Topological structures of conformers

We further examined the various conformers by recapitulating their 3D topological structures, one for each monomer and dimer class, using coarse-grained dynamic fitting, in which the high-resolution single-particle AFM images were applied as topological constraints. Each class was determined to have a distinct structural fold (Fig. 2 and Supplementary Table 1), while they all share the same secondary structure. The compact monomer showing the KL interaction between L5 and L13 most closely resembles the ligand-bound crystal structure (PDB: 4GMA)26, with a cross-correlation score of ~0.87 (see “Methods”) between the AFM image and the crystal structure. Interestingly, however, this crystal-structure-like monomer is present at an extremely low population in both the presence and absence of ligand at 1 mM Mg2+ concentration. All other monomer classes reveal more extended conformations, where L13 is disengaged from L5 (Fig. 2). In the cases of P and candy, the P13 helix becomes an extension of P1. As a result, L5 and L13 are free to form intermolecular KL interactions with other molecules, as observed in the majority of dimer classes (Figs. 2b and 3).

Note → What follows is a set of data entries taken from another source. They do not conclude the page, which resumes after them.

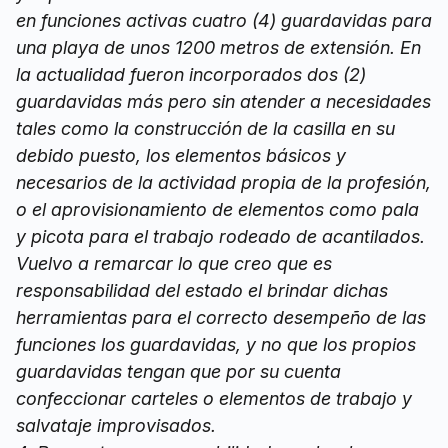
en funciones activas cuatro (4) guardavidas para
una playa de unos 1200 metros de extensión. En
la actualidad fueron incorporados dos (2)
guardavidas más pero sin atender a necesidades
tales como la construcción de la casilla en su
debido puesto, los elementos básicos y
necesarios de la actividad propia de la profesión,
o el aprovisionamiento de elementos como pala
y picota para el trabajo rodeado de acantilados.
Vuelvo a remarcar lo que creo que es
responsabilidad del estado el brindar dichas
herramientas para el correcto desempeño de las
funciones los guardavidas, y no que los propios
guardavidas tengan que por su cuenta
confeccionar carteles o elementos de trabajo y
salvataje improvisados.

Fig. 2: Recapitulated 3D topological structures of the rCbl heterogeneous conformers corroborated by SAXS and ITC.
figure 2

a, b Individual particles cropped from the experimental AFM images shown in Fig. 1a, b, the recapitulated structures in the molecular surface model (MSM) and cartoon models for the monomeric (a) and dimeric (b) conformers. L5 and L13 are colored in magenta and blue, respectively. The scale bars of 5 nm are shown in the right bottom corner for (a) and (b). c, d Comparison of the experimental SAXS curve (gray solid line) with back-calculated SAXS curves of the individual conformers (colored dash lines) with the synthesized SAXS curve (black solid line). Experimental SAXS data were recorded for rCbl (1 µM) in the absence (c) or presence (d) of 10 µM AdoCbl. Data are presented as mean value + /− error (propagation of uncertainty) as bar and whisker (n = 223 measurements). The synthesized SAXS curves were calculated using the structures of all conformers (“Methods”) with χ2 = 1.62 for rCbl in the absence of ligand and χ2 = 0.96 for rCbl in the presence of ligand. e The conformer population tallies that generate the best fit to the experimental SAXS data. f Deconvoluted (SVD1 and SVD2) isotherms of rCbl titrated with AdoCbl (Supplementary Table 2). The eigenvalue fractions for principal component 1 (SVD1) and component 2 (SVD2) are about 69% and 19%, respectively. The raw isotherms are shown in Supplementary Fig. 4a. Source data are provided as a Source Data file.

Fig. 3: Formation of the rCbl heterogeneous dimers through conserved RNA–RNA interaction motifs.
figure 3

Five of the six dimer classifications observed by AFM exhibit one or two KL interactions between L5/P5 (purple) and L13/P13 (blue): fully-formed (FF), hook (HK), P-candy, P-Y, and one-leg-out (OLO). The shoulder-to-shoulder (SS) dimer forms through symmetrical tetraloop (cyan)—minor-groove (orange) interactions. The AFM molecular surfaces used for structure calculation were derived from individual particles selected from the AFM image in Fig. 1b.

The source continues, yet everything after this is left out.